Sonsoles Sánchez-Reyes


Los hermanos borgoñones (y II)

19/02/2024

Autun, cuyo slogan turístico es "corazón de Borgoña", la ciudad francesa hermanada con Arévalo, posee un rico patrimonio. 
En plena ciudad vieja, surcada por callejuelas medievales, se encuentra la catedral de Saint-Lazare, del siglo XII y estilo cluniacense, en un magnífico estado de conservación al que pueden equipararse pocas catedrales francesas. Está rematada por una aguja gótica y el extraordinario tímpano románico de su portada representa el Juicio Final.
En las proximidades de la catedral se ubica el Museo Rolin, en la casa natal del canciller Nicolas Rolin, del siglo XV. Cuenta con una excelente colección de arqueología galo-romana, especialmente mosaicos como el de "Los caballos de Neptuno", así como ricas esculturas, pinturas y objetos de arte. El Museo Rolin está cerrado al público desde 2022 por un quinquenio de obras conducentes a un ambicioso programa de renovación.
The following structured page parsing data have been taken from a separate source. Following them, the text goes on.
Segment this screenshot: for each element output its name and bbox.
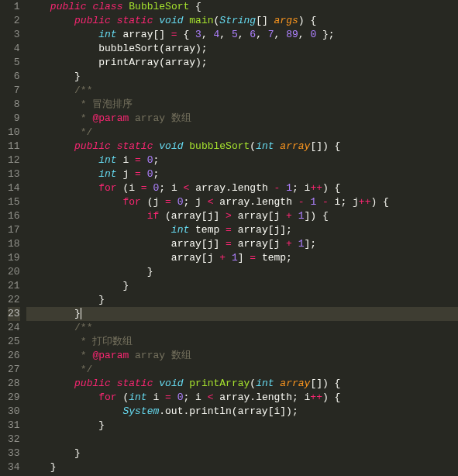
code-line[interactable]: [26, 433, 458, 447]
line-number: 9: [8, 112, 20, 126]
code-token: /**: [74, 322, 92, 333]
code-line[interactable]: for (int i = 0; i < array.length; i++) {: [26, 391, 458, 405]
code-token: [26, 405, 123, 417]
code-token: [26, 15, 74, 26]
code-line[interactable]: * @param array 数组: [26, 349, 458, 363]
code-line[interactable]: }: [26, 307, 458, 321]
code-token: }: [26, 461, 57, 473]
code-token: =: [135, 168, 141, 180]
code-line[interactable]: for (i = 0; i < array.length - 1; i++) {: [26, 181, 458, 195]
code-token: /**: [74, 85, 92, 96]
code-token: int: [129, 391, 146, 403]
code-token: =: [141, 182, 147, 194]
code-token: */: [26, 126, 93, 138]
code-line[interactable]: }: [26, 447, 458, 460]
line-number: 22: [8, 293, 20, 307]
code-line[interactable]: }: [26, 70, 458, 84]
line-number: 26: [8, 349, 20, 363]
code-line[interactable]: * 打印数组: [26, 335, 458, 349]
code-token: int: [256, 378, 274, 389]
code-line[interactable]: * @param array 数组: [26, 112, 458, 126]
code-token: if: [147, 210, 160, 222]
code-line[interactable]: * 冒泡排序: [26, 98, 458, 112]
code-token: [316, 196, 322, 208]
line-number: 24: [8, 321, 20, 335]
line-number: 1: [8, 0, 20, 14]
line-number: 29: [8, 391, 20, 405]
code-token: []) {: [310, 378, 340, 389]
code-token: 5: [232, 29, 238, 40]
code-token: 89: [286, 29, 298, 40]
code-token: [141, 168, 147, 180]
code-token: -: [298, 196, 305, 208]
code-token: [129, 112, 135, 124]
code-token: public: [74, 140, 111, 152]
line-number: 14: [8, 181, 20, 195]
code-line[interactable]: array[j + 1] = temp;: [26, 251, 458, 265]
code-token: array[j: [26, 252, 220, 264]
code-token: 1: [298, 210, 305, 222]
code-line[interactable]: }: [26, 293, 458, 307]
code-token: [26, 154, 99, 166]
code-line[interactable]: int i = 0;: [26, 153, 458, 167]
code-token: ]) {: [305, 210, 329, 222]
code-line[interactable]: public static void main(String[] args) {: [26, 14, 458, 28]
code-token: };: [316, 29, 334, 40]
code-token: int: [98, 168, 116, 180]
code-token: <: [208, 391, 214, 403]
code-token: >: [226, 210, 232, 222]
code-token: main: [189, 15, 213, 26]
code-line[interactable]: }: [26, 279, 458, 293]
code-line[interactable]: array[j] = array[j + 1];: [26, 237, 458, 251]
code-area[interactable]: public class BubbleSort { public static …: [26, 0, 458, 474]
line-number: 17: [8, 223, 20, 237]
code-line[interactable]: printArray(array);: [26, 56, 458, 70]
code-line[interactable]: int array[] = { 3, 4, 5, 6, 7, 89, 0 };: [26, 28, 458, 42]
code-token: void: [159, 140, 183, 152]
code-token: ,: [238, 29, 250, 40]
code-token: +: [286, 210, 292, 222]
code-token: 3: [195, 29, 201, 40]
code-token: }: [26, 447, 81, 459]
code-token: [26, 168, 99, 180]
code-line[interactable]: public static void bubbleSort(int array[…: [26, 140, 458, 153]
code-line[interactable]: public class BubbleSort {: [26, 0, 458, 14]
code-line[interactable]: int j = 0;: [26, 167, 458, 181]
code-token: [280, 182, 286, 194]
code-token: ; i: [159, 182, 183, 194]
code-line[interactable]: int temp = array[j];: [26, 223, 458, 237]
code-line[interactable]: bubbleSort(array);: [26, 42, 458, 56]
code-token: [26, 29, 99, 40]
code-line[interactable]: /**: [26, 84, 458, 98]
code-token: *: [26, 350, 93, 361]
code-line[interactable]: public static void printArray(int array[…: [26, 377, 458, 391]
code-token: ;: [153, 154, 159, 166]
line-number: 28: [8, 377, 20, 391]
line-number: 19: [8, 251, 20, 265]
code-editor[interactable]: 1234567891011121314151617181920212223242…: [0, 0, 458, 474]
code-token: [26, 378, 74, 389]
code-token: [26, 196, 123, 208]
code-line[interactable]: System.out.println(array[i]);: [26, 405, 458, 419]
code-line[interactable]: }: [26, 419, 458, 433]
code-line[interactable]: }: [26, 265, 458, 279]
code-line[interactable]: */: [26, 126, 458, 140]
line-number: 33: [8, 447, 20, 460]
code-line[interactable]: for (j = 0; j < array.length - 1 - i; j+…: [26, 195, 458, 209]
code-token: =: [171, 29, 177, 40]
code-token: temp;: [256, 252, 292, 264]
code-token: =: [135, 154, 141, 166]
code-line[interactable]: }: [26, 460, 458, 474]
code-token: [26, 140, 74, 152]
code-line[interactable]: */: [26, 363, 458, 377]
code-token: static: [117, 378, 153, 389]
code-line[interactable]: if (array[j] > array[j + 1]) {: [26, 209, 458, 223]
code-line[interactable]: /**: [26, 321, 458, 335]
code-token: =: [226, 224, 232, 236]
code-token: printArray(array);: [26, 57, 208, 68]
line-number: 12: [8, 153, 20, 167]
code-token: System: [122, 405, 159, 417]
code-token: =: [226, 238, 232, 250]
line-number: 15: [8, 195, 20, 209]
code-token: (j: [141, 196, 165, 208]
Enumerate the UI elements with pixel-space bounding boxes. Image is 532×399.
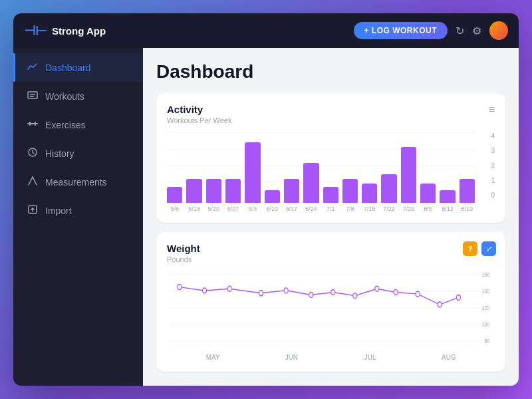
settings-icon[interactable]: ⚙ xyxy=(472,25,481,37)
weight-data-point xyxy=(202,288,206,293)
sidebar-item-measurements[interactable]: Measurements xyxy=(13,168,143,196)
activity-chart-container: 5/6 5/13 5/20 5/27 6/3 6/10 6/17 6/24 7/… xyxy=(167,132,495,212)
log-workout-button[interactable]: + LOG WORKOUT xyxy=(354,22,448,39)
bar xyxy=(420,184,436,203)
bar xyxy=(206,179,221,203)
weight-data-point xyxy=(353,293,357,299)
weight-data-point xyxy=(309,292,313,297)
bar xyxy=(323,187,338,203)
import-icon xyxy=(27,204,39,217)
bar-label: 6/3 xyxy=(249,205,257,212)
logo-area: ⊣⊢ Strong App xyxy=(24,23,106,39)
weight-title: Weight xyxy=(167,243,495,254)
bar-column: 7/1 xyxy=(323,187,338,212)
bar-label: 8/12 xyxy=(442,205,454,212)
bar-label: 7/8 xyxy=(346,205,354,212)
measurements-icon xyxy=(27,176,39,188)
content-area: Dashboard Activity Workouts Per Week ≡ xyxy=(143,48,519,386)
x-label-jun: JUN xyxy=(252,354,331,361)
bar-column: 8/5 xyxy=(420,184,436,212)
svg-rect-5 xyxy=(29,122,31,126)
sidebar-item-import[interactable]: Import xyxy=(13,196,143,225)
info-button[interactable]: ? xyxy=(463,241,477,256)
expand-button[interactable]: ⤢ xyxy=(481,241,496,256)
bar xyxy=(245,142,260,203)
svg-rect-4 xyxy=(36,123,38,124)
bar xyxy=(401,147,416,203)
bar-label: 7/22 xyxy=(383,205,395,212)
bar-column: 6/17 xyxy=(284,179,299,212)
bar xyxy=(303,163,319,203)
bar xyxy=(284,179,299,203)
svg-text:140: 140 xyxy=(482,288,490,295)
sidebar-label-workouts: Workouts xyxy=(45,91,84,102)
svg-text:100: 100 xyxy=(482,321,490,328)
y-axis-label: 4 xyxy=(491,132,495,140)
bar-chart: 5/6 5/13 5/20 5/27 6/3 6/10 6/17 6/24 7/… xyxy=(167,132,495,212)
bar-column: 7/29 xyxy=(401,147,416,212)
bar xyxy=(460,179,475,203)
bar-column: 8/19 xyxy=(460,179,475,212)
bar-column: 5/13 xyxy=(186,179,201,212)
svg-rect-7 xyxy=(31,123,35,124)
bar-label: 8/19 xyxy=(462,205,473,212)
y-axis: 43210 xyxy=(476,132,495,199)
bar xyxy=(381,174,396,203)
svg-rect-0 xyxy=(28,92,37,98)
bar xyxy=(225,179,241,203)
bar-column: 7/15 xyxy=(362,184,377,212)
bar xyxy=(265,190,280,203)
bar-column: 7/8 xyxy=(342,179,358,212)
filter-icon[interactable]: ≡ xyxy=(489,104,495,116)
main-layout: Dashboard Workouts Exercises History Mea… xyxy=(13,48,519,386)
activity-subtitle: Workouts Per Week xyxy=(167,116,495,124)
bar xyxy=(440,190,455,203)
header-right: + LOG WORKOUT ↻ ⚙ xyxy=(354,21,509,40)
bar-column: 6/10 xyxy=(265,190,280,212)
sidebar: Dashboard Workouts Exercises History Mea… xyxy=(13,48,143,386)
bar-label: 6/24 xyxy=(305,205,317,212)
logo-icon: ⊣⊢ xyxy=(24,23,47,39)
bar-label: 7/1 xyxy=(327,205,335,212)
weight-chart: 160 140 120 100 80 xyxy=(167,271,495,351)
weight-data-point xyxy=(227,286,231,291)
workouts-icon xyxy=(27,90,39,102)
bar-column: 5/27 xyxy=(225,179,241,212)
bar-column: 8/12 xyxy=(440,190,455,212)
y-axis-label: 1 xyxy=(491,177,495,184)
sidebar-item-dashboard[interactable]: Dashboard xyxy=(13,53,143,82)
svg-line-10 xyxy=(33,177,37,185)
bar-column: 6/3 xyxy=(245,142,260,212)
weight-data-point xyxy=(394,290,398,295)
weight-data-point xyxy=(456,295,460,300)
bar-label: 6/17 xyxy=(286,205,298,212)
activity-title: Activity xyxy=(167,104,495,115)
refresh-icon[interactable]: ↻ xyxy=(456,25,464,37)
bar-column: 5/20 xyxy=(206,179,221,212)
bar-label: 6/10 xyxy=(266,205,278,212)
svg-text:160: 160 xyxy=(482,271,490,278)
sidebar-item-workouts[interactable]: Workouts xyxy=(13,82,143,110)
bar xyxy=(186,179,201,203)
bar-column: 5/6 xyxy=(167,187,182,212)
app-name: Strong App xyxy=(52,25,106,37)
dashboard-icon xyxy=(27,61,39,74)
y-axis-label: 0 xyxy=(491,192,495,199)
weight-data-point xyxy=(259,291,263,296)
header: ⊣⊢ Strong App + LOG WORKOUT ↻ ⚙ xyxy=(13,13,519,48)
bar xyxy=(362,184,377,203)
svg-rect-3 xyxy=(27,123,29,124)
bar xyxy=(342,179,358,203)
x-label-jul: JUL xyxy=(331,354,410,361)
bar-column: 6/24 xyxy=(303,163,319,212)
sidebar-item-exercises[interactable]: Exercises xyxy=(13,110,143,139)
sidebar-label-import: Import xyxy=(45,205,72,216)
weight-data-point xyxy=(284,288,288,293)
sidebar-item-history[interactable]: History xyxy=(13,139,143,168)
page-title: Dashboard xyxy=(156,61,505,82)
avatar[interactable] xyxy=(489,21,508,40)
svg-text:120: 120 xyxy=(482,305,490,311)
sidebar-label-dashboard: Dashboard xyxy=(45,63,91,73)
x-label-aug: AUG xyxy=(410,354,488,361)
svg-text:80: 80 xyxy=(485,338,490,344)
El proyecto ampliará el museo desde su espacio actual a dos edificios vecinos: una prisión circular decimonónica, la única que se mantiene en pie en Francia, y el antiguo palacio de justicia. En 2019, tras un concurso internacional de arquitectura al que se presentaron más de 60 equipos, la ciudad seleccionó el proyecto del Taller Novembre.
El Museo de Historia Natural Jacques de La Comble, de principios del siglo XIX, reúne más de 800.000 piezas de todos los campos de las ciencias naturales, colecciones constituidas por la Sociedad de Historia Natural, actualmente propiedad del Ayuntamiento de Autun. El mineral de la autunita recibe su nombre por la ciudad. 
El célebre político Talleyrand, que llegó a ser primer ministro de Francia, fue obispo de Autun en la segunda mitad del siglo XVIII. Y pocos años después, el médico Ferdinand Guillemardet, alcalde de Autun, acabó siendo Embajador de Francia en España entre 1798 y 1800, período en que fue retratado por Francisco de Goya, lienzo que se conserva actualmente en el Louvre (el primer cuadro de Goya que entró en dicho museo parisino), y una copia en el Ayuntamiento de Autun. El genial pintor consideraba ese retrato una de sus obras predilectas.